Americans should ring in the new year without undue worry about a terrorist attack, the White House homeland security adviser said Thursday.
"People ought to come, have a good time, they ought to feel confident," Frances Fragos Townsend said in a nationally broadcast television interview.
Townsend said that while the Bush administration takes every threat seriously, it has heard of no plot or plan that should cause alarm as the nation celebrates New Year's Eve and New Year's Day.
"We hear statements all the time" from the al-Qaida terrorist network, among others, she said on ABC's "Good Morning America." But Townsend added that "rarely are they attached to actions."

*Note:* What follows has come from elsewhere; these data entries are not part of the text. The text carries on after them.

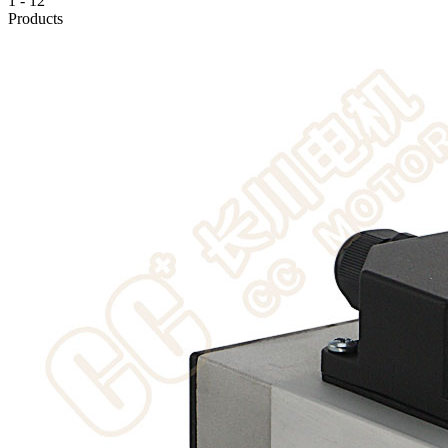
1
-
12
Products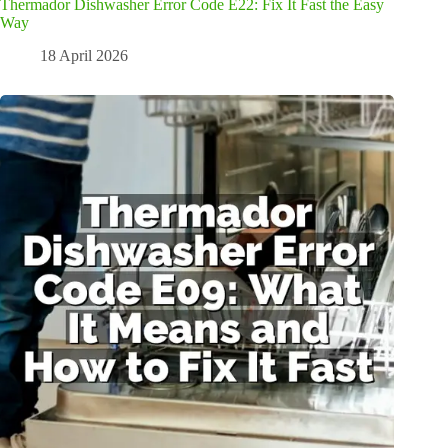
Thermador Dishwasher Error Code E22: Fix It Fast the Easy
Way
18 April 2026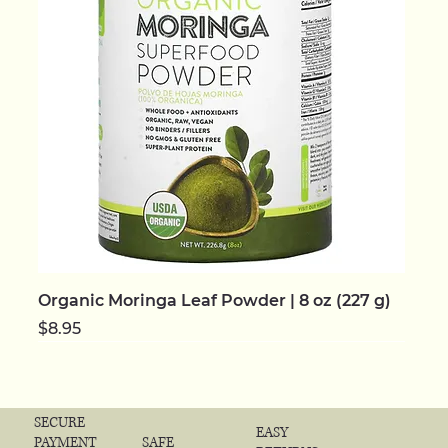
Organic Moringa Leaf Powder | 8 oz (227 g)
Price
$8.95
NEW | ORGANIC
NEW | ORGANIC
NEW | ORGANIC
NEW | ORGANIC
NEW | ORGANIC
NEW
NEW
NEW | ORGANIC
NEW | ORGANIC
NEW | ORGANIC
NEW | ORGANIC
NEW | ORGANIC
NEW | ORGANIC
NEW | ORGANIC
NEW | ORGANIC
SECURE
EASY
SAFE
PAYMENT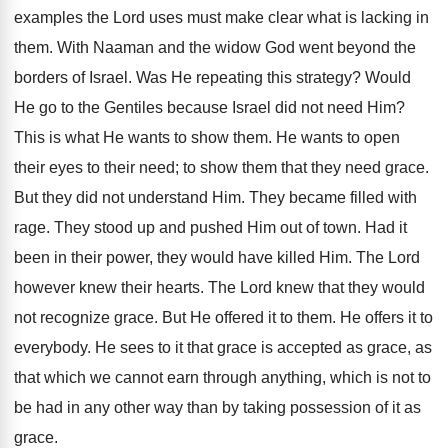
examples the Lord uses must make clear what is lacking in
them. With Naaman and the widow God went beyond the
borders of Israel. Was He repeating this strategy? Would
He go to the Gentiles because Israel did not need Him?
This is what He wants to show them. He wants to open
their eyes to their need; to show them that they need grace.
But they did not understand Him. They became filled with
rage. They stood up and pushed Him out of town. Had it
been in their power, they would have killed Him. The Lord
however knew their hearts. The Lord knew that they would
not recognize grace. But He offered it to them. He offers it to
everybody. He sees to it that grace is accepted as grace, as
that which we cannot earn through anything, which is not to
be had in any other way than by taking possession of it as
grace.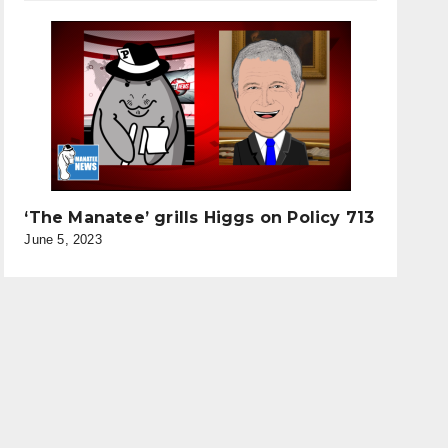
‘The Manatee’ grills Higgs on Policy 713
June 5, 2023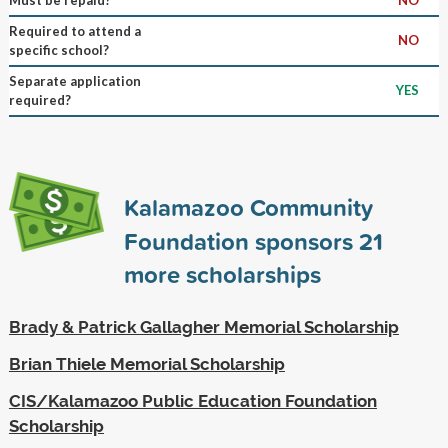
Required to attend a
NO
specific school?
Separate application
YES
required?
Kalamazoo Community
Foundation sponsors
21
more scholarships
Brady & Patrick Gallagher Memorial Scholarship
Brian Thiele Memorial Scholarship
CIS/Kalamazoo Public Education Foundation
Scholarship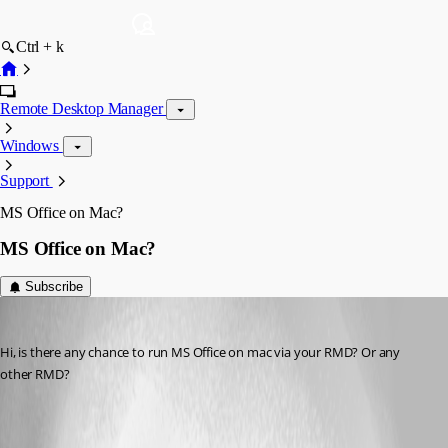
Ctrl + k
Remote Desktop Manager
Windows
Support
MS Office on Mac?
MS Office on Mac?
Subscribe
Brandon01
Published 12 years ago
Hi, is there any chance to run MS Office on mac via your RMD? Or any 
other RMD?
All Comments (4)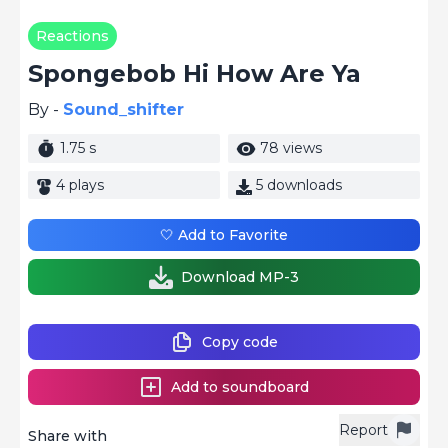
Reactions
Spongebob Hi How Are Ya
By -
Sound_shifter
1.75 s
78 views
4 plays
5 downloads
🤍 Add to Favorite
Download MP-3
Copy code
Add to soundboard
Report
Share with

Asked specifically if people should be concerned about threats by Saddam Hussein loyalists in Iraq to attack U.S. interests, Townsend said Saddam had "the kind of legal due process that many of his victims were denied."
"We don't see any specific uptick in threats," she added. Asked about his letter urging supporters to take a conciliatory stance, Townsend said. "I think it's hard to tell how it plays. At this point in the process, it's hard to take anything he says very seriously."
Townsend said that she and other administration officials have been coordinating closely with local law enforcement agencies in preparation for the New Year's celebrations, noting she had spent a day with New York City Police Commissioner Ray Kelly, reports AP.
"They laid out what their security plan is. New York is a model of how a large city, an urban government, approaches this," she said.
"Everybody (in law enforcement) works on New Years' Eve. People ought to come, have a good time, ought to feel confident. ... We feel real confident of the steps police departments are taking."
Townsend said that federal officials "don't see a particular threat geared toward" observations of the New Year's holiday.